Tenn. Code Ann. § 39-14-405. The trial court acknowledged that the defendant was on

Authority property knowing that he did not have the Authority’s effective consent in

terms of the defendant knowing the officer’s apparent authority in serving the notice

letter. It noted that these facts complied with subsection (a) of the criminal trespass

statute. However, it determined that under subsection (b), it is a defense if (1) the

property is open to the public, (2) the person does not substantially interfere with the

owner’s use of the property, and (3) the person immediately leaves the premises upon

request. The trial court concluded that the import of subsection (b)(3) is that a person

must be asked to leave immediately and then fail to leave before he or she has

committed criminal trespass, even if the person has been previously notified to stay off

the property. The trial court essentially concluded that the failure to advise the

defendant to leave immediately meant that he was not committing an offense under the

criminal trespass statute and that his subsequent arrest was illegal.

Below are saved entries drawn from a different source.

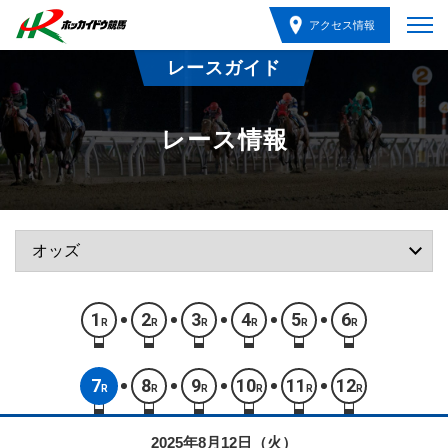
アクセス情報
レースガイド
レース情報
1
2
3
4
5
6
R
R
R
R
R
R
7
8
9
10
11
12
R
R
R
R
R
R
2025年8月12日（火）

              The state contends that the police had probable cause to arrest the

defendant and that the trial court’s reliance upon the statutory defense to prosecution

places an improper legal standard of beyond a reasonable doubt upon the police’s

authority to arrest persons. It relies upon State v. Kenneth Antonio Lillard, No. 01C01-

9602-CC-00051, Rutherford County (Tenn. Crim. App. Feb. 12, 1997), in which this

court held that probable cause to arrest for criminal trespass existed when the officer

knew that the defendant had been ordered to stay away from the property where he

was found. Slip op. at 3.

              The defendant responds that ordering him to leave the premises

immediately is a condition precedent to a criminal trespass occurring and that without

the order, no probable cause to arrest exists. He asserts that the state’s position would

                                             4
improperly limit the application of the statutory defense to a trial. Also, the defendant

seeks to distinguish Lillard, noting that it involved a court order to stay away and

evidence that the officer knew Lillard had been so ordered, while the evidence in the

present case does not show that the officers knew if the defendant had actally been

told to stay away. The defendant notes, as well, that Lillard does not indicate if the

defense in Tenn. Code Ann. § 39-14-405(b) was even considered.

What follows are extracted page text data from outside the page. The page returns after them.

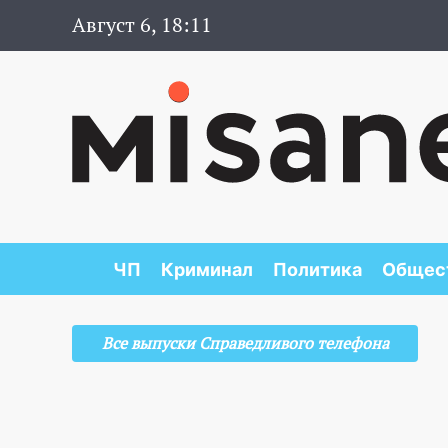
Август 6, 18:11
ЧП
Криминал
Политика
Общес
Все выпуски Справедливого телефона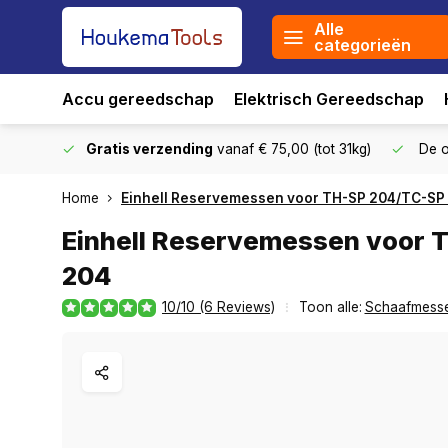
Alle
categorieën
Accu gereedschap
Elektrisch Gereedschap
stuurd
Gratis verzending
vanaf € 75,00 (tot 31kg)
De o
Home
Einhell Reservemessen voor TH-SP 204/TC-SP
Einhell Reservemessen voor 
204
10/10 (6 Reviews)
Toon alle:
Schaafmess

              As for the state’s assertion that the trial court used the wrong legal

standard, we disagree. Probable cause to believe that an offense has been committed

is a fact-specific standard that is objective in nature. If the facts known to the police

sufficiently reflect that the defendant was on property open to the public and doing

nothing to interfere with the owner’s use of the property, then there would be no criminal

trespass until the defendant was ordered to leave immediately but failed to comply.

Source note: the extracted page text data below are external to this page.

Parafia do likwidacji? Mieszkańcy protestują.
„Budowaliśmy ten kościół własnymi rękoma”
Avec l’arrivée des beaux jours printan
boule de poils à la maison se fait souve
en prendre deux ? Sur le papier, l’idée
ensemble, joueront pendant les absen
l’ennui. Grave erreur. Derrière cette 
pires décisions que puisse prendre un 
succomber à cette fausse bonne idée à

Obviously, the offense would be committed when the order to leave was given but not

followed. Thus, we believe that the trial court analyzed the facts under the appropriate

standard.

              However, we believe that the trial court misapplied the criminal trespass

law requirements. We conclude that a specific order by an owner to a person to stay

away from the owner’s property constitutes notice sufficient to make a knowing return

by the person to the property a violation of the criminal trespass statute. In this respect,

we believe that the order to stay away effectively provides the notice that is at the heart

of the defense provided by the statute. That is, it is questionable to infer guilty

knowledge of trespassing when the person is on property open to the public and acting

innocuously -- thus, the need for the person to be asked to leave. On the other hand, a

specific order to a specific person to stay off specific property carries no similar

question as to the person’s knowledge when he or she enters upon that property.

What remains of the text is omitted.